WHAT YOU NEED TO DO: Pick every line from the data that holds the word "caret".

LISTED ENTRIES:

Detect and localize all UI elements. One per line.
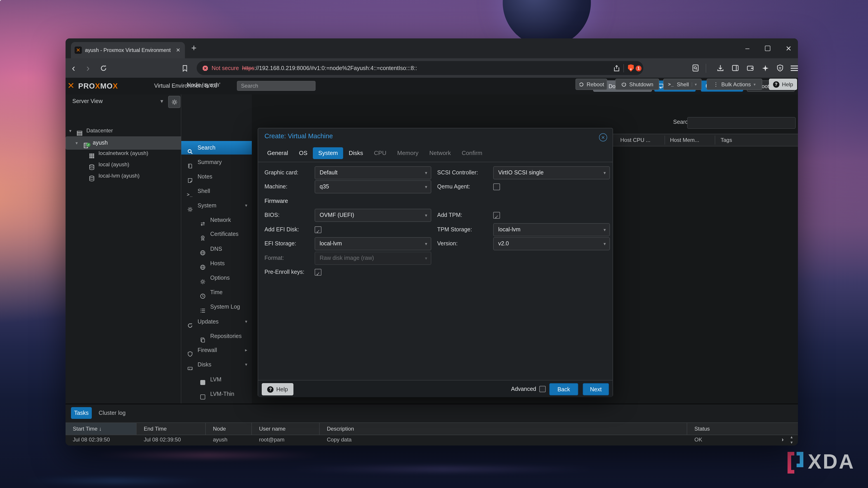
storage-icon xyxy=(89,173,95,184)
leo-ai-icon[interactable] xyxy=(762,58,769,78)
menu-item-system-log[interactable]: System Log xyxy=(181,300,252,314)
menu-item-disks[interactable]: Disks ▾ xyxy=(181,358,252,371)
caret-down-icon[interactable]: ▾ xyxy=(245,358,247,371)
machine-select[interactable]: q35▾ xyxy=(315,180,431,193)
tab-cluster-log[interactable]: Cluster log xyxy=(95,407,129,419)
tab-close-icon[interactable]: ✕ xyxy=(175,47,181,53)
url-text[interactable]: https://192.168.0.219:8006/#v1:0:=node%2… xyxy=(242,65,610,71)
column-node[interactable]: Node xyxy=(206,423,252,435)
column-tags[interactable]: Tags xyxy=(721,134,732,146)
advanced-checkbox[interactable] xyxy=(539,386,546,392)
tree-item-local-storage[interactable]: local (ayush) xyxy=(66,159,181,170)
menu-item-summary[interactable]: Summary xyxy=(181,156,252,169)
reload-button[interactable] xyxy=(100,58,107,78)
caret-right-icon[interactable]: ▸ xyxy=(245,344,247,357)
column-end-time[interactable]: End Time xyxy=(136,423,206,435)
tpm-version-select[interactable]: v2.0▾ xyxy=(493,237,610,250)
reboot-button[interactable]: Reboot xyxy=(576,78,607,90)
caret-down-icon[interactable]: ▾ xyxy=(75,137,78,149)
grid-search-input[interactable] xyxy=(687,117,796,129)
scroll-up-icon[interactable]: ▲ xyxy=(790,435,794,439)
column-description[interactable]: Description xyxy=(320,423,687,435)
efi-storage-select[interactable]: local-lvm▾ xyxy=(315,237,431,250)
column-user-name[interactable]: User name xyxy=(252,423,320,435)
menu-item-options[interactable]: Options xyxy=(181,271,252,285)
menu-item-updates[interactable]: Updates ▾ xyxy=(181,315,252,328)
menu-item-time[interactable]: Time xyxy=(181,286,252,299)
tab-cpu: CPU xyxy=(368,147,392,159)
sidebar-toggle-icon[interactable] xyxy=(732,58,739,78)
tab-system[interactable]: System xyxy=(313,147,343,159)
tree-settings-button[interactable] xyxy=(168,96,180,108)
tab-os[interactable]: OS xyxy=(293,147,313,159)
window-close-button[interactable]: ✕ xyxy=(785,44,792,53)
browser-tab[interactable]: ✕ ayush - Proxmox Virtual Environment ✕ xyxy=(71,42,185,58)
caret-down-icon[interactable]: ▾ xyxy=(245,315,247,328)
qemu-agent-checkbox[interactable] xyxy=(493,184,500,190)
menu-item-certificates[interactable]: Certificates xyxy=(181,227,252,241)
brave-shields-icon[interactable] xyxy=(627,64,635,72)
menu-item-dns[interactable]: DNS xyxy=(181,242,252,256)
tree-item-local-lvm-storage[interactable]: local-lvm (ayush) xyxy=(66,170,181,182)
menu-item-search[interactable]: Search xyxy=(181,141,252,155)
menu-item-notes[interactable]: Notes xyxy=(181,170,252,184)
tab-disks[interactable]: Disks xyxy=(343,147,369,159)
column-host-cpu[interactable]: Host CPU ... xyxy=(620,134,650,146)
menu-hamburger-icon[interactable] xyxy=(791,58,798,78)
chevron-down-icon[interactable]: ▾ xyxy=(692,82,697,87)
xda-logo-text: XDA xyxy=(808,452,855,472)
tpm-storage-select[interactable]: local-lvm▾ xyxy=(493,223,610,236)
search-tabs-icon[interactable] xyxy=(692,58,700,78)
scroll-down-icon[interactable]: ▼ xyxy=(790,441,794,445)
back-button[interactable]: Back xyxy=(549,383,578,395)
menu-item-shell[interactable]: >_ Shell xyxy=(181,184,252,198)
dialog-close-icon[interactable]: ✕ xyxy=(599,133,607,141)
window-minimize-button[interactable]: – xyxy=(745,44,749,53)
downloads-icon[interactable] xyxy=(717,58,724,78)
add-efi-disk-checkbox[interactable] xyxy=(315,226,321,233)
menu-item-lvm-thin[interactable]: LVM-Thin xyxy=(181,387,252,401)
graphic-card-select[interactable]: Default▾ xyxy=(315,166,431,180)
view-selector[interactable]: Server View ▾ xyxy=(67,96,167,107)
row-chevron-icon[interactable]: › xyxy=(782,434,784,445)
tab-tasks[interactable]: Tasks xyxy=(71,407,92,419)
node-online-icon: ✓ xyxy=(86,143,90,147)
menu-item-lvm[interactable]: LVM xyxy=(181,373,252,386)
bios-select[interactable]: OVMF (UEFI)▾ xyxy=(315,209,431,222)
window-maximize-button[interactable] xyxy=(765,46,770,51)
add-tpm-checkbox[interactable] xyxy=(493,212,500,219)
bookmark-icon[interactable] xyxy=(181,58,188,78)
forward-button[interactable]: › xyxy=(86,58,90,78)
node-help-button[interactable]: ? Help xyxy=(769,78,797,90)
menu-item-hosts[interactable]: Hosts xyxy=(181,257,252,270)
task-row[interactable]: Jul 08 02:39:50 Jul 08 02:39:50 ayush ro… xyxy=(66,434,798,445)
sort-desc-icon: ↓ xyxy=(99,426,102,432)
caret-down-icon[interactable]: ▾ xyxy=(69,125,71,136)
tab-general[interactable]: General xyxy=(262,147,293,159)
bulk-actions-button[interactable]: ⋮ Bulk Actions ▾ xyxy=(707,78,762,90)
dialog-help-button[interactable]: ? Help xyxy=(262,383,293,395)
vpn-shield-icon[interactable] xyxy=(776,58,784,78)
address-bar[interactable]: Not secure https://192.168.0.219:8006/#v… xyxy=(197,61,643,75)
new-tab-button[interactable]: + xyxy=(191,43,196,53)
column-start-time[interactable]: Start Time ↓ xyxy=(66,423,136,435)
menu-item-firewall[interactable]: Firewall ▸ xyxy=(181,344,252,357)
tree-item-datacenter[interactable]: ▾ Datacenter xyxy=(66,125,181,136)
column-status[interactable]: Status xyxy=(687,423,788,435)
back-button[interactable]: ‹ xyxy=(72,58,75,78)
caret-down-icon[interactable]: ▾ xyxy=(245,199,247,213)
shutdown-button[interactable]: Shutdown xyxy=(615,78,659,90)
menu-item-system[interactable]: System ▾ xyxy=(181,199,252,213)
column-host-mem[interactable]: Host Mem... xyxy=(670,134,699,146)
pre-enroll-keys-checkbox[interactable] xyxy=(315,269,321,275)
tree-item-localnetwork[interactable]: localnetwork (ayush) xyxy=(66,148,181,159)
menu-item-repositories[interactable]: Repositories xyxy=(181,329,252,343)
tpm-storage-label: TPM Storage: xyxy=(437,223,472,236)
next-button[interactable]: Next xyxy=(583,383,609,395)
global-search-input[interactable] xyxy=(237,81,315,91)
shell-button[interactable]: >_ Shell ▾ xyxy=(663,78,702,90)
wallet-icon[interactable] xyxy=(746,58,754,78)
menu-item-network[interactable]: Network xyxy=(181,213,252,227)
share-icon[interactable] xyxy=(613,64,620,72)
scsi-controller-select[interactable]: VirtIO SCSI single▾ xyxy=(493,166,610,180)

RESPONSE TO THIS EXERCISE:
caret-down-icon[interactable]: ▾ xyxy=(245,358,247,371)
caret-right-icon[interactable]: ▸ xyxy=(245,344,247,357)
caret-down-icon[interactable]: ▾ xyxy=(75,137,78,149)
caret-down-icon[interactable]: ▾ xyxy=(245,315,247,328)
caret-down-icon[interactable]: ▾ xyxy=(69,125,71,136)
caret-down-icon[interactable]: ▾ xyxy=(245,199,247,213)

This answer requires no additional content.